One audit event per assistant turn, append-only (WORM storage or ledger table with hash chain).

AuditEvent {
  event_id, timestamp_utc,
  user_id_hash, session_id, entitlements_snapshot,
  query_redacted, query_hash,
  risk_tier, intent_label,
  retrieval: { chunk_ids[], scores[], corpus_version },
  model: { provider, model_id, prompt_template_version },
  generation: { raw_structured_output_hash },
  verification: { cite_pass, numeric_pass, pii_pass, scores[] },
  response_redacted, response_hash,
  latency_ms_per_stage
}

Artifact store

Snapshot retrieved chunk text at answer time (or content hash + pointer)—so policy updates do not rewrite history.
Retain 7 years (typical banking archive policy—confirm with compliance).
Access: internal audit, model risk, security—role-based, dual control for bulk export.

What you deliberately do not log

Full customer PII in plaintext.
Vendor “training” telemetry—contract must prohibit retention on their side too.

Step 10 — Risk tiers and human escalation

Tier	Examples	Path
Low	“Where is the travel policy?”	Auto answer after verification
Medium	“Summarize this compliance memo”	Citations required; optional sample review
High	Capital treatment, AML scenarios, customer-specific advice	Human approval or hard abstain + link to source
Blocked	Fraud enablement, credential harvesting	Refuse; security alert

Step 11 — Failure points and mitigations

Failure	Impact	Mitigation
Stale policy in index	Wrong regulatory answer	Effective-dated corpus; nightly diff alerts; UI “as of” date
Verifier timeout	Pressure to ship unverified text	Fail closed; async “answer pending review”
Session fixation / IDOR	Cross-user data exposure	Bind session to SSO token; server-side session only
Prompt injection via doc body	“Ignore policies” in PDF	Sanitize ingest; treat docs as data not instructions
Over-logging	PII in SIEM	Redact + tokenize; separate security vs compliance views
Model upgrade	Regression in citation format	Golden-set eval gate; shadow traffic before promotion
Employee pastes customer PII	Leak to logs/vendor	Input block; train UI warnings; DLP on egress
“Almost right” number	Exam finding	Structured fact store; no numbers without verification pass

Step 12 — Model risk and compliance hooks

Model inventory: register LLM, embed model, verifiers with owners and validation dates.
Offline eval: hundreds of gold Q&A from compliance; metrics: citation accuracy, numeric exact match, abstain rate on unanswerable.
Online monitoring: verifier fail rate, abstain rate, thumbs-down → weekly review with compliance.
Incident response: kill switch per model version; replay audit events for affected window.

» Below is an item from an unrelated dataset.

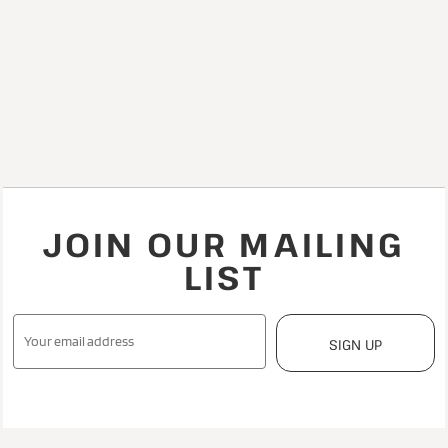
JOIN OUR MAILING
LIST
SIGN UP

Step 13 — MVP phasing (defensible scope)

Phase 1: Policy Q&A only, no live customer data, citations + audit + abstain.
Phase 2: Regulatory fact store + numeric verifier for ratios and deadlines.
Phase 3: Role-scoped customer context with field-level tokenization and extra human review tier.

Shipping Phase 3 before Phase 1 verification exists is how banks get exam findings.

Step 14 — How to walk through this in a design session

3 min — requirements table (four non-negotiables).
5 min — architecture diagram: identity → guardrails → knowledge → verify → audit.
8 min — citation + numeric verification path (fail closed).
7 min — session isolation and what never goes in shared memory.
7 min — audit event schema and retention.
5 min — failure matrix + MVP phases.
Close — “We optimize for provable correctness, not fluent prose.”

Step 15 — Goals → knobs

Goal	Knob
Safer numbers	Stricter fact store match; block all free-form numerics
Higher coverage	More corpus sources—each adds approval workflow cost
Lower latency	Pre-verify common queries; cache verified answers with TTL
Stronger audit	Chunk snapshots; longer retention; hash-chained events
Less PII risk	No customer context in v1; aggressive input/output DLP

The one line to remember

A bank-safe assistant is a verified reporting pipeline, not a chatbot: retrieve from approved sources, generate with mandatory citations, prove every number and claim before display, isolate every session, and log enough to replay the decision under audit—when verification fails, silence beats fluency.